From the listing below, reproduce exactly the lines starting with the one with "US Kawasaki TJ45E" and going on through the one with "Mit 78 Lebensfreude", both ends kept. No picture is copied.

=-=-=

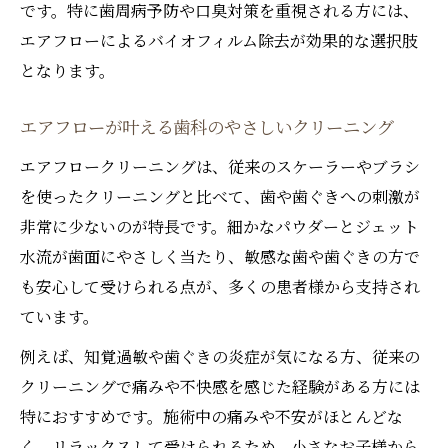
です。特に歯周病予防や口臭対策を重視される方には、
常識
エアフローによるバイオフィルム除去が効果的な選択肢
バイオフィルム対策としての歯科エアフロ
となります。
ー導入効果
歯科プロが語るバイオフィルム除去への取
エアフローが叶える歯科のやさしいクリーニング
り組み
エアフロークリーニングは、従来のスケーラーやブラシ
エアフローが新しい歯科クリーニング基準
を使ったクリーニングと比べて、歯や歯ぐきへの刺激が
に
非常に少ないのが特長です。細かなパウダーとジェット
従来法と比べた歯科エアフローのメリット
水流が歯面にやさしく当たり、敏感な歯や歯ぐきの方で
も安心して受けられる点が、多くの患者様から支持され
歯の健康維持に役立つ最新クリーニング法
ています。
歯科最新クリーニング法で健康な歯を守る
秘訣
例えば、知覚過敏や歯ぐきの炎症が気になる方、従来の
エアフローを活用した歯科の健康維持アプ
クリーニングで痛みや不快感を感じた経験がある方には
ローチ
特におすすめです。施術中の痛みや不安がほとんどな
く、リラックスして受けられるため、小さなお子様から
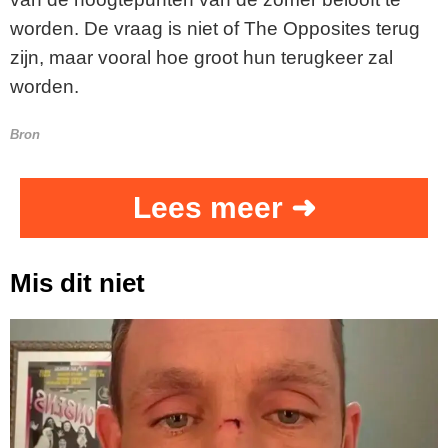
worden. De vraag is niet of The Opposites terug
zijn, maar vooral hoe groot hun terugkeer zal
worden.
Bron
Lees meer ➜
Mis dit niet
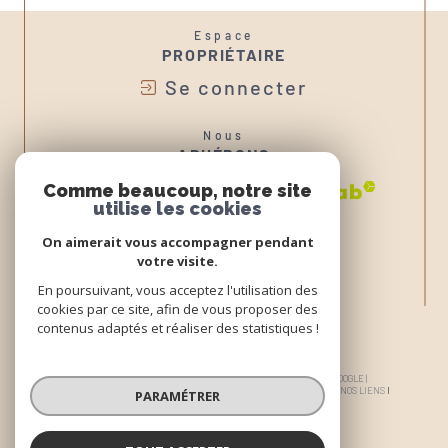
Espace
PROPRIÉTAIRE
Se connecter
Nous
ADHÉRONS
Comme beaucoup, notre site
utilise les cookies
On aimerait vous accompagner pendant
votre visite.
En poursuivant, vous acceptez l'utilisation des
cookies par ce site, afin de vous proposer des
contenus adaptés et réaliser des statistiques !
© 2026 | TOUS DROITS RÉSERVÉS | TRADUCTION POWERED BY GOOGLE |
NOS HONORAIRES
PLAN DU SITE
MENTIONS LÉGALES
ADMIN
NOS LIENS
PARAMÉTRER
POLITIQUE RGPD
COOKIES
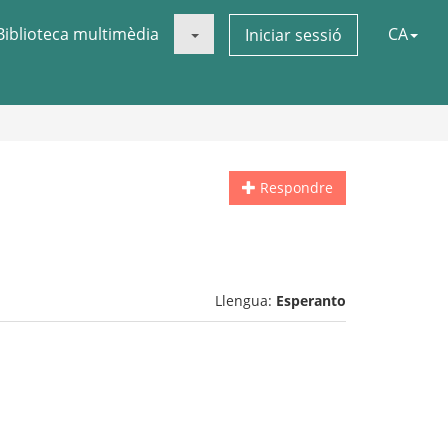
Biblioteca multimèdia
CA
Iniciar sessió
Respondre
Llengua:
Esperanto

=-=-=

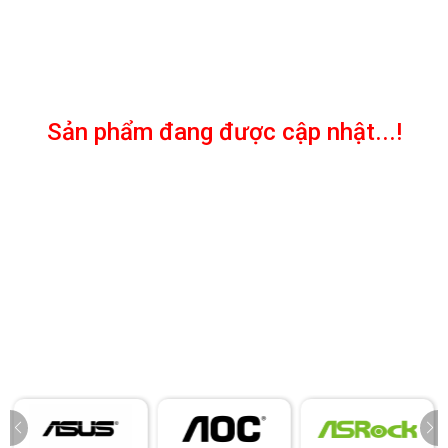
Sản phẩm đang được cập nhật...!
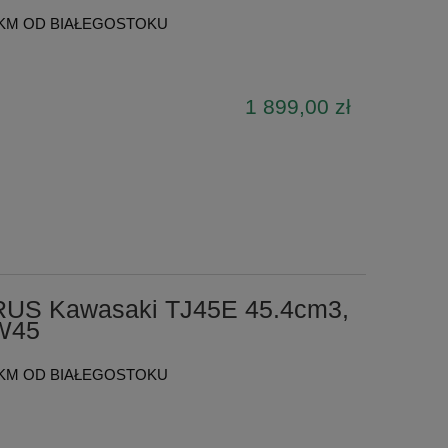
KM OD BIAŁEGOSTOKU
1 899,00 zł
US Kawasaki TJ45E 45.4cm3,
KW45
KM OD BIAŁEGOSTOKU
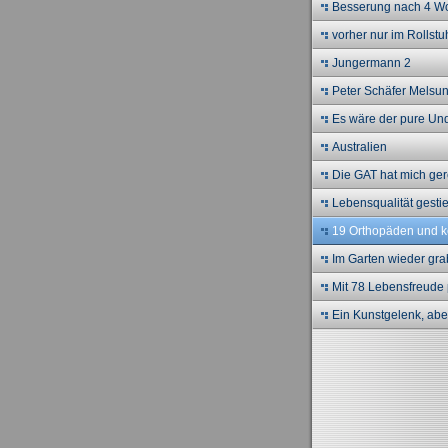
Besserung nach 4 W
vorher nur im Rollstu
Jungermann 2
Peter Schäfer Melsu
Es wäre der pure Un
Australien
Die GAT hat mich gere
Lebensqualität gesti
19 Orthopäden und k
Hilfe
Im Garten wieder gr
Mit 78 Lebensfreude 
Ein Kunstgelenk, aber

=-=-=

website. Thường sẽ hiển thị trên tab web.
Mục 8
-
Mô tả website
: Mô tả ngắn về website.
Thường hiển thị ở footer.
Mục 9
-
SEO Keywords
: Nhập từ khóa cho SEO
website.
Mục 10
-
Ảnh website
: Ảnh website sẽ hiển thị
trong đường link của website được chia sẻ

=-=-=

# SOLUTION FOR THIS TASK
US Kawasaki TJ45E 45.4cm3,
KW45
KM OD BIAŁEGOSTOKU
Besserung nach 4 W
vorher nur im Rollstu
Jungermann 2
Peter Schäfer Melsu
Es wäre der pure Un
Australien
Die GAT hat mich gere
Lebensqualität gesti
19 Orthopäden und k
Hilfe
Im Garten wieder gr
Mit 78 Lebensfreude 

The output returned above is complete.